Ce jour-là, je regardais donc ses épaules noires et brillantes, son cou lisse, me demandant qui de nous deux, cette fois-ci, allait abdiquer le premier. D'habitude, elle m'injuriait un bon quart d'heure — en claquant des mains et en se battant les flancs pour me signifier l'ampleur de sa fureur — puis s'en allait vaquer à quelque occupation. Elle finissait par se calmer en soliloquant longuement sur la monumentale correction que Moodi Djinna ne manquerait sûrement pas de m'administrer sitôt qu'il serait de retour.
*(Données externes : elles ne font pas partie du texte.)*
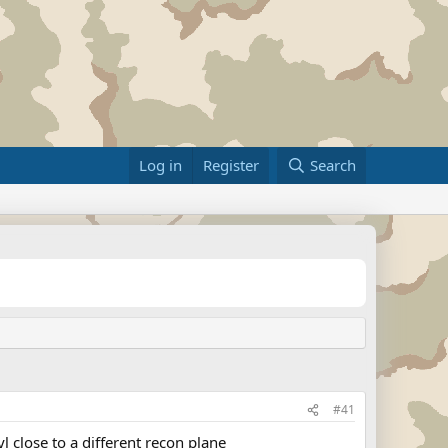
Log in
Register
Search
#41
 close to a different recon plane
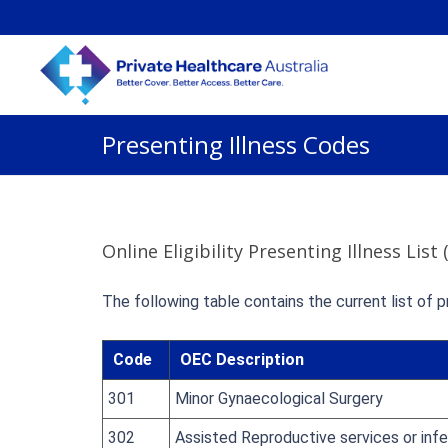
Presenting Illness Codes
Online Eligibility Presenting Illness List
The following table contains the current list of p
Code
OEC Description
301
Minor Gynaecological Surgery
302
Assisted Reproductive services or infe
Mais, ce coup-ci, elle refusait de manifester le moindre signe de défaite (par exemple en se grattant le front ou en battant des cils). Elle se tenait devant moi, les pieds arrimés au sol, les jambes bien écartées (je pouvais voir la courbure de ses jarrets et un petit bout de genou sur lequel les franges de son pagne s'écartaient légèrement). Je baissai les yeux le premier et m'en allai vers le hamac, honteux et confus d'avoir poussé le bouchon si loin mais agacé par le parti qu'elle ne manquerait pas de tirer de ma reculade.
Et elle était bien fondée, ma fameuse appréhension : quelques instants plus tard, elle ressortit du poulailler et se déplaça vers le puits.
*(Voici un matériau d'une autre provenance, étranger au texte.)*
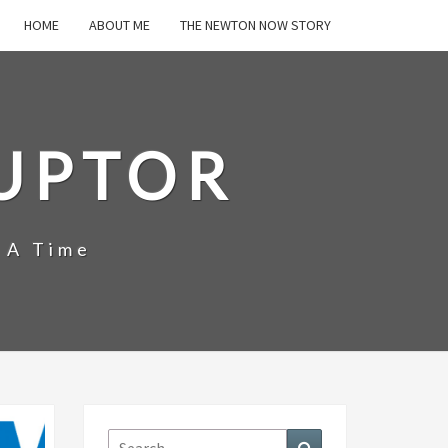
HOME
ABOUT ME
THE NEWTON NOW STORY
UPTOR
 A Time
Search
Search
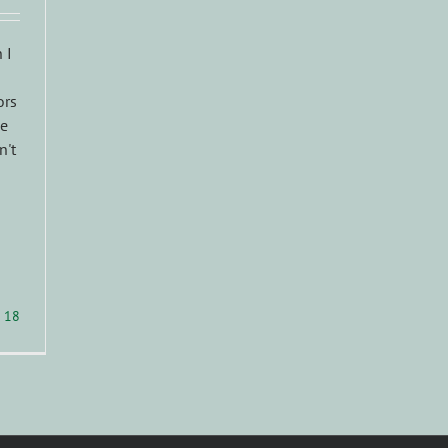
 I
ors
oe
n't
18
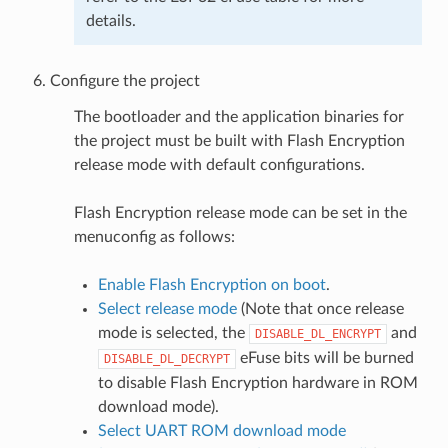
details.
Configure the project
The bootloader and the application binaries for
the project must be built with Flash Encryption
release mode with default configurations.
Flash Encryption release mode can be set in the
menuconfig as follows:
Enable Flash Encryption on boot
.
Select release mode
(Note that once release
mode is selected, the
and
DISABLE_DL_ENCRYPT
eFuse bits will be burned
DISABLE_DL_DECRYPT
to disable Flash Encryption hardware in ROM
download mode).
Select UART ROM download mode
— Un cerceau ! cria-t-elle soudain. Qui a bien pu mettre ça ici ? Et s'il tombait là-dedans, avec toute la gadoue incrustée là-dessus ? Peux-tu me répondre, hein ? fit-elle en brandissant l'objet du délit vers ma pauvre personne.
Je bondis hors du hamac, persuadé qu'elle allait s'abattre sur moi avec une barre de fer ou une tige de cotonnier. A cet instant, un rat palmiste me passa sous le pied. Dick le suivit. Je m'emparai de mon lance-pierre suspendu sur la solive de la remise et m'enfonçai dans le lougan. J'aperçus mon chien en train de slalomer entre les buttes à ignames et le grand papayer. Je courus après lui, guidé par son pelage doré qui brillait comme un petit bijou dans la verdure sombre. Mais, très vite, mon avancée fut ralentie par le réseau serré de lianes et de tiges que formaient les patates douces, le taro, le maïs et les cotonniers.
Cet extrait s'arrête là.